In Rhodes, for example, most adults also learned Greek and/or Turkish to communicate with their neighbors--and potential customers, since the three groups shared the island with no clear majority. After WWI, Italy claimed the island, and Italian got added to the mix. Maybe all the battles over who owned the island and the lack of a monolithic larger community helped convince each of the groups to stick with their own languages. If anything, reliance on Ladino was strengthened there--Rhodes was one of the first communities to actually dump most of the Hebrew from their synagogue prayers in favor of Ladino translations, and even original Ladino poems. This is particularly unusual since they tended to import their rabbincal leaders direct from Jerusalem.

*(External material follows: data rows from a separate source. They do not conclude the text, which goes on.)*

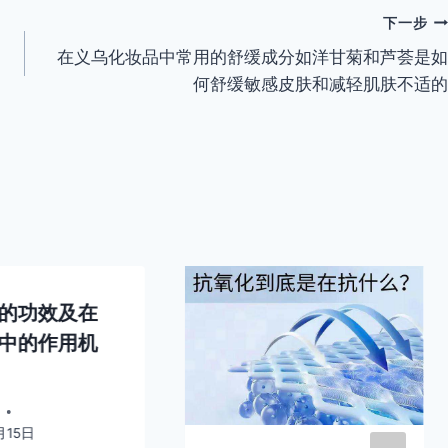
下一步
在义乌化妆品中常用的舒缓成分如洋甘菊和芦荟是如
何舒缓敏感皮肤和减轻肌肤不适的
的功效及在
中的作用机
月15日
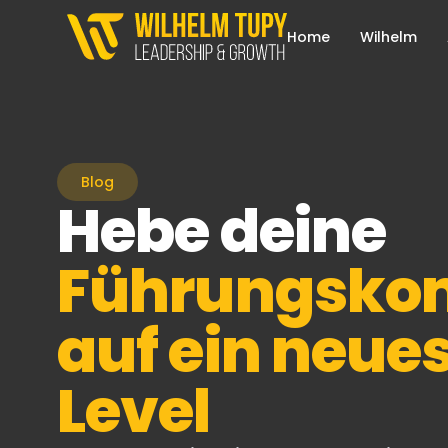
Home
Wilhelm
Blog
Hebe deine
Führungsko
auf ein neue
Level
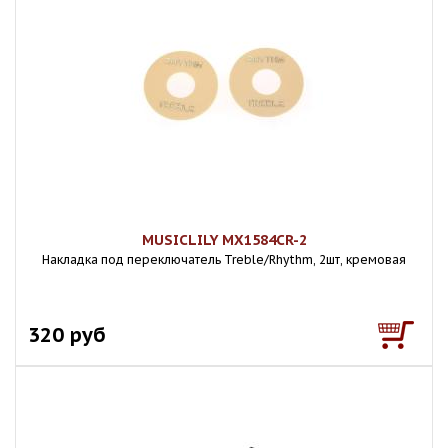
MUSICLILY MX1584CR-2
Накладка под переключатель Treble/Rhythm, 2шт, кремовая
320 руб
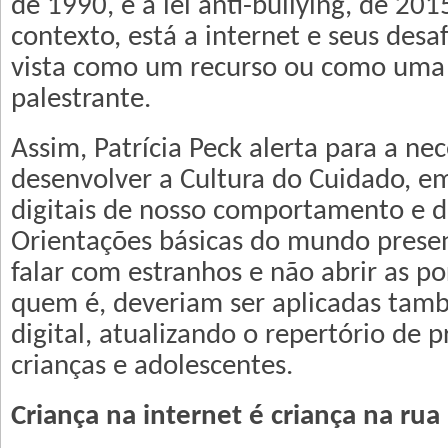
de 1990, e a lei anti-bullying, de 20
contexto, está a internet e seus desa
vista como um recurso ou como uma
palestrante.
Assim, Patrícia Peck alerta para a ne
desenvolver a Cultura do Cuidado, em
digitais de nosso comportamento e de
Orientações básicas do mundo prese
falar com estranhos e não abrir as p
quem é, deveriam ser aplicadas ta
digital, atualizando o repertório de 
crianças e adolescentes.
Criança na internet é criança na rua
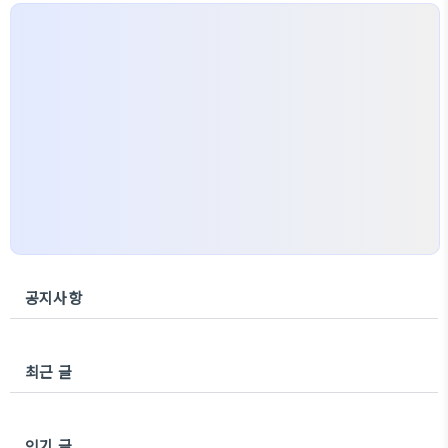
공지사항
최근 글
인기 글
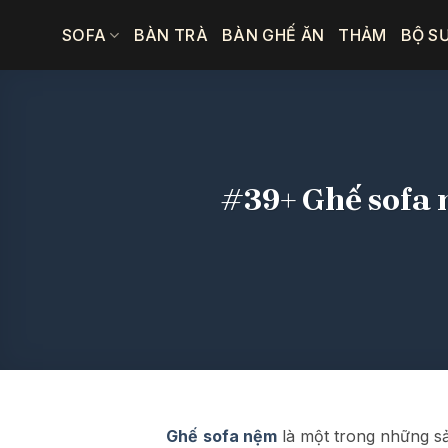
Bỏ
SOFA
BÀN TRÀ
BÀN GHẾ ĂN
THẢM
BỘ S
qua
nội
dung
#39+ Ghế sofa 
Ghế
sofa nệm
là một trong những sản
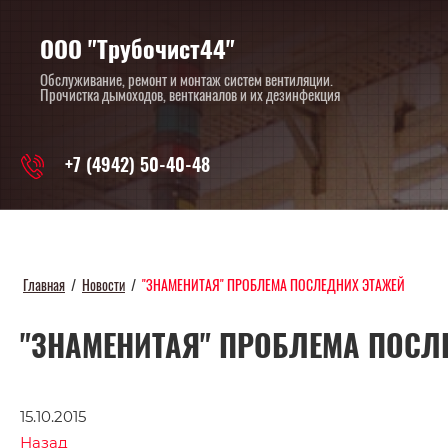
ООО "Трубочист44"
Обслуживание, ремонт и монтаж систем вентиляции.
Прочистка дымоходов, вентканалов и их дезинфекция
+7 (4942) 50-40-48
Главная
/
Новости
/
"ЗНАМЕНИТАЯ" ПРОБЛЕМА ПОСЛЕДНИХ ЭТАЖЕЙ
"ЗНАМЕНИТАЯ" ПРОБЛЕМА ПОСЛ
15.10.2015
Назад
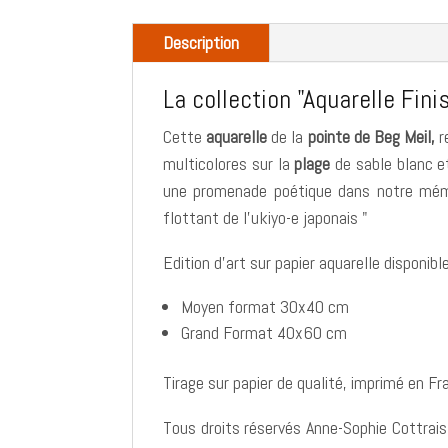
Description
La collection "Aquarelle Fini
Cette
aquarelle
de la
pointe de Beg Meil,
r
multicolores sur la
plage
de sable blanc et
une promenade poétique dans notre mémoi
flottant de l'ukiyo-e japonais "
Edition d'art sur papier aquarelle disponi
Moyen format 30x40 cm
Grand Format 40x60 cm
Tirage sur papier de qualité, imprimé en Fr
Tous droits réservés Anne-Sophie Cottrais 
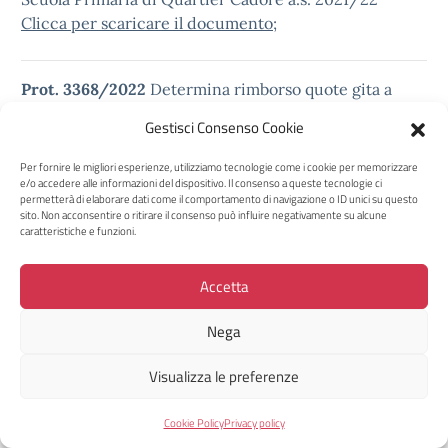
Clicca per scaricare il documento
;
Prot. 3368/2022
Determina rimborso quote gita a
Rovereto (TN) non effettuata ai Genitori degli alunni
Gestisci Consenso Cookie
classe 3^ D Scuola Secondaria “Nievo” a.s. 2021/22
Clicca per scaricare il documento
;
Per fornire le migliori esperienze, utilizziamo tecnologie come i cookie per memorizzare
e/o accedere alle informazioni del dispositivo. Il consenso a queste tecnologie ci
permetterà di elaborare dati come il comportamento di navigazione o ID unici su questo
sito. Non acconsentire o ritirare il consenso può influire negativamente su alcune
Prot. 3343/2022
Determina affido diretto servizio di
caratteristiche e funzioni.
trasporto per la Fattoria didattica di Visome – Scuola
Infanzia di Mur di Cadola a.s. 2021/22
Clicca per
Accetta
scaricare il documento
;
Nega
Prot. 3325/2022
Determina Affido diretto
Visualizza le preferenze
pernottamento per formatori associazione
Semplicemente – Formazione docente e ATA per a.s.
Cookie Policy
Privacy policy
2022/23 – ai sensi dell’art. 36 del D.Lgs. 50/2016; in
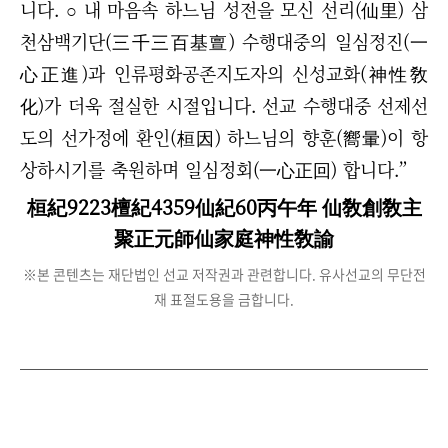
니다.
○
내 마음속 하느님 성전을 모신 선리(仙里) 삼
천삼백기단(三千三百基亶) 수행대중의 일심정진(一
心正進)과 인류평화공존지도자의 신성교화(神性敎
化)가 더욱 절실한 시절입니다. 선교 수행대중 선제선
도의 선가정에 환인(桓因) 하느님의 향훈(嚮暈)이 항
상하시기를 축원하며 일심정회(一心正回) 합니다.”
桓紀9223檀紀4359仙紀60丙午年 仙敎創敎主
聚正元師仙家庭神性敎諭
※본 콘텐츠는 재단법인 선교 저작권과 관련합니다. 유사선교의 무단전
재 표절도용을 금합니다.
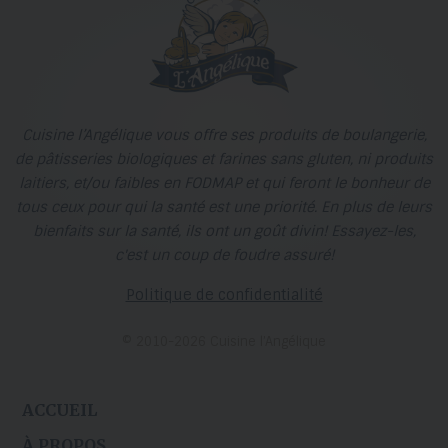
Cuisine l’Angélique vous offre ses produits de boulangerie,
de pâtisseries biologiques et farines sans gluten, ni produits
laitiers, et/ou faibles en FODMAP et qui feront le bonheur de
tous ceux pour qui la santé est une priorité. En plus de leurs
bienfaits sur la santé, ils ont un goût divin! Essayez-les,
c'est un coup de foudre assuré!
Politique de confidentialité
© 2010-2026 Cuisine l’Angélique
ACCUEIL
À PROPOS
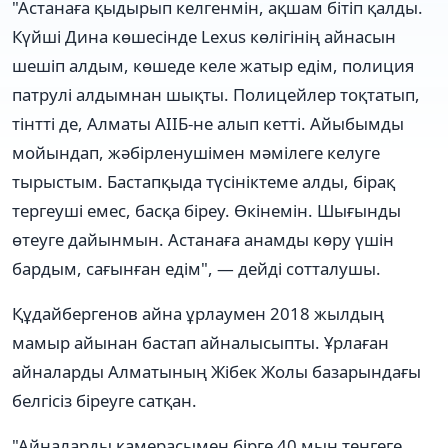
"Астанаға қыдырып келгенмін, ақшам бітіп қалды.
Күйші Дина көшесінде Lexus көлігінің айнасын
шешіп алдым, көшеде келе жатыр едім, полиция
патрулі алдымнан шықты. Полицейлер тоқтатып,
тінтті де, Алматы АІІБ-не алып кетті. Айыбымды
мойындап, жәбірленушімен мәмілеге келуге
тырыстым. Бастапқыда түсініктеме алды, бірақ
тергеуші емес, басқа біреу. Өкінемін. Шығынды
өтеуге дайынмын. Астанаға анамды көру үшін
бардым, сағынған едім", — дейді сотталушы.
Құдайбергенов айна ұрлаумен 2018 жылдың
мамыр айынан бастап айналысыпты. Ұрлаған
айналарды Алматының Жібек Жолы базарындағы
белгісіз біреуге сатқан.
"Айналарды камерасымен бірге 40 мың теңгеге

Oh, and how about the Gullahs in the Carolinas?
posted by Asparagirl at 4:06 PM on February 21, 2005


Yiddish in America?

Presently, there are 7,500 organge shmattes hanging in Central Park.
posted by ParisParamus at 4:22 PM on February 21, 2005


There is also Romanische in Switzerland. There are few speakers, and most work in French, German or Italian, but the language seems to survive.
posted by gesamtkunstwerk at 5:28 PM on February 21, 2005


Check the Assyrians (not to be confused with the Syrians). I met two yesterday who speak Aramaic at home.
posted by scarabic at 5:34 PM on February 21, 2005


Best answer: Cornish is a somewhat similar example to Welsh, but with a far, far smaller population who speak it. It hasn't been a first language for anybody for a century or so (unlike some Welsh speakers), with very small population who had any knowledge of it at all for many decades. It has limited institutional backing to maintain it as a language (less so than Welsh), with a revival coming about due mainly to individual efforts at a local level. It's an entirely artificial attempt to revive an effectively dead language, with (it must be said) a moderate amount of success.

I mean, Lisa Simpson speaks it...
posted by flashboy at 6:51 PM on February 21, 2005


Nahuatl, the language of the Aztecs, comes to mind.
posted by samh23 at 9:37 PM on February 21, 2005


First thing that popped into my mind are the welsh-speakers in Patagonia (Argentina) that preserve their culture against all odds.
posted by ruelle at 11:59 PM on February 21, 2005


Best answer: There is a very good article that details the stages of language death on the Ioway tribal library site, but it applies to a lot of languages going into their final stages: as speakers decline, family dialects become unintelligible and unacceptable to other families, and the various groups of speakers no longer use the language to communicate with each other.

My parents don't use Yiddish with any of the other five yiddish speaking families on their suburban New Jersey street. The Polish dialect used by the Orthodox family is considered too "hasidic" , and the next door neighbor uses literary Lithuanian dialect, and everybody makes fun of my family's Romanian Yiddish, so everybody chooses to use English.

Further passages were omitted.